Ana Campos
UM OLHAR SOBRE CONSTEL.LACIÒ:
Uma jóia que se abre ao diálogo com o destinatário
O adorno - e por extensão a jóia - pode ser interpretado como arte de transformar o corpo. A capacidade simbólica que possui de transmitir mensagens não pode ser reproduzida por outros meios. O seu uso, diferindo de necessidades biológicas como a alimentação ou a sexualidade, também não pode ser encarado com a dimensão protectora do vestuário. Os adornos comunicam, por vezes implicitamente, mensagens que não enunciamos de nenhum outro modo explícito. Transformando o corpo interligam aspectos sociais e individuais, determinam pertença e diferença, podendo estar ligados, entre outras práticas simbólicas, a rituais, feitiçaria, religião, demarcação de idade, de estatuto, distinção social, estética ou sedução, revelando sentidos e particularidades no tempo e segundo cada sociedade. Mas têm sempre, como todos os símbolos, uma força volitiva: levam-nos a agir, ainda que por vezes impensadamente, de um modo determinado.

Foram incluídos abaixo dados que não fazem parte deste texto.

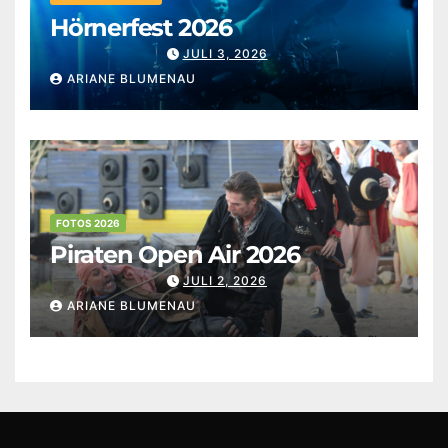
Hörnerfest 2026
JULI 3, 2026
ARIANE BLUMENAU
FOTOS 2026
Piraten Open Air 2026
JULI 2, 2026
ARIANE BLUMENAU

Na civilização ocidental, exceptuando os símbolos religiosos ou os signos de distinção estatutária, cívica ou social, poderemos observar que foi sendo enfatizado o sentido ostentatório dos adornos e das jóias em particular, mas também, os da sedução e da coquetterie quer feminina, quer masculina. Do ponto de vista formal, embora seguindo referenciais estéticos pouco evolutivos, as jóias ocidentais foram correspondendo a diferentes padrões de beleza. Perdeu-se, no entanto, há séculos atrás, a consciência dos componentes metafísicos associados ao adorno. Por esta razão, se diluiu o seu esplendor interno e se reduziu o campo de eficácia, enfraquecendo-se a relação intensa e simbólica entre a jóia e o portador.

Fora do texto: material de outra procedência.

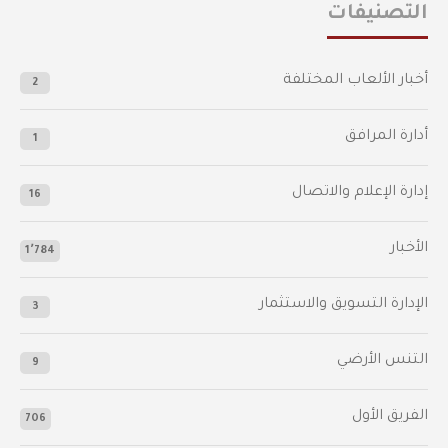
التصنيفات
أخبار الألعاب المختلفة
2
أدارة المرافق
1
إدارة الإعلام والاتصال
16
الأخبار
1٬784
الإدارة التسويق والاستثمار
3
التنس الأرضي
9
الفريق الأول
706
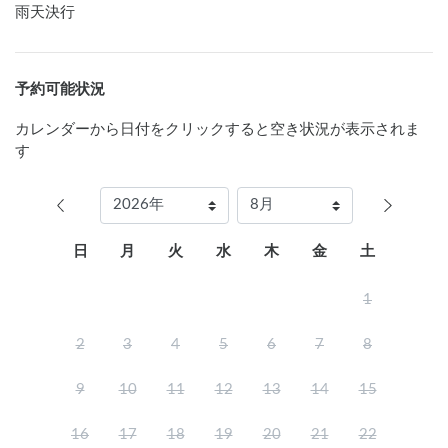
雨天決行
予約可能状況
カレンダーから日付をクリックすると空き状況が表示されま
す
日
月
火
水
木
金
土
1
2
3
4
5
6
7
8
9
10
11
12
13
14
15
16
17
18
19
20
21
22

Constato, frequentemente, que neste âmbito o horizonte cultural ocidental está, até este mesmo momento presente, limitado pelas fronteiras e expectativas de uma visão do mundo dentro do qual a uma jóia corresponde um código de valores económicos e/ou estatutários em que o ouro e as pedras têm uma presença marcante, a par do preciosismo dos pormenores e da minúcia da manufactura. No mundo dinâmico de hoje, em que admitimos e desejamos, de um modo geral, dinâmica nas actividades humanas, observo quotidianamente que esta representação que construímos culturalmente sobre a joalharia mostra um aspecto do imaginário que parece estagnado no tempo.

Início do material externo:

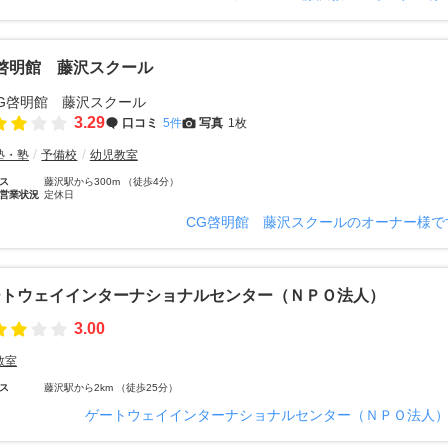
啓明館 藤沢スクール
3.29
口コミ
5件
写真
1枚
塾・塾
予備校
幼児教室
ス
藤沢駅から300m （徒歩4分）
営業状況
定休日
CG啓明館 藤沢スクールのオーナー様で
ートウェイインターナショナルセンター（ＮＰＯ法人）
3.00
教室
ス
藤沢駅から2km （徒歩25分）
ゲートウェイインターナショナルセンター（ＮＰＯ法人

A lógica das significações da sociedade de consumo foi contribuindo para diluir acentuadamente a relação intima entre a jóia e o portador. Tornaram-se objectos desprovidos de valor afectivo, como tantos outros de que vivemos rodeados. Os designers respondendo a valores de variados públicos alvo frequentemente condicionados pelo briefing do cliente, vão frequentemente seguindo ou fomentando desejos e representações humanas. Para certos casos, criam peças únicas ou séries reduzidas de sofisticada e ostentatória joalharia ornamentada de pedras. Para outros, podendo apoiar-se em novas tecnologias que permitem a reprodução de múltiplos, introduzem no mercado jóias “consumíveis” de prata e ouro com um baixo valor económico. A maioria destas jóias trazem apenas renovações formais mantendo, no entanto, sentidos idênticos aqueles que referi anteriormente. São signos de estatuto cívico ou social ou, como no último caso, não tendo pretensões ostentatórias dão-se a ver - tal como os acessórios de moda concebidos com materiais alternativos - como signos da efemeridade da moda salientando, talvez sedutoramente, um pormenor do corpo.
Tal como continuarei a comentar, por razões distintas (por inclusão ou reacção) os artefactos de joalharia ocidental do século XX - “a alta joalharia”, os “consumíveis” e os acessórios de moda que coexistem no presente contemporaneamente - estabelecem sempre uma relação com a mesma lógica de significações que se fixa por conjugação com valores económicos, em ligação com um imaginário em que é percepcionável o enfraquecimento da relação simbólica entre a jóia e o portador.
À semelhança do que aconteceu com outras artes no ocidente desde o início do século XX surge uma outra orientação na joalharia que pretende, através de outras retóricas, ocupar novos territórios num campo paralelo à joalharia tradicional. Sobretudo a partir da década de 60, numa atitude profundamente ligada à ideologia dessa época, certos joalheiros começaram a introduzir novos materiais nas jóias que concebiam - plásticos, metais variados, papel e tantos outros. Construindo discursos plásticos ligados a uma outra visão do mundo, pretendem re-estabelecer a relação intensa e simbólica entre a jóia e o portador. Demarcam-se, acentuadamente, dessa visão do mundo na qual o processo de significação, na joalharia, se fixa interligando o reconhecimento público de papeis estatutários com valores economicistas ligados às pedras e ao ouro utilizados na manufactura das jóias. Não partem de pré-requisitos do mercado, mas sim, da sua percepção individual do mundo que dão a ver através de mensagens poéticas e expressivamente subjectivas, ou de símbolos frequentemente cifrados. Oferecem-nas à recepção do leitor, que ao implicar-se num determinado discurso, sobre cada mensagem se interrogará e produzirá novos sentidos que advirão de interpretações individuais.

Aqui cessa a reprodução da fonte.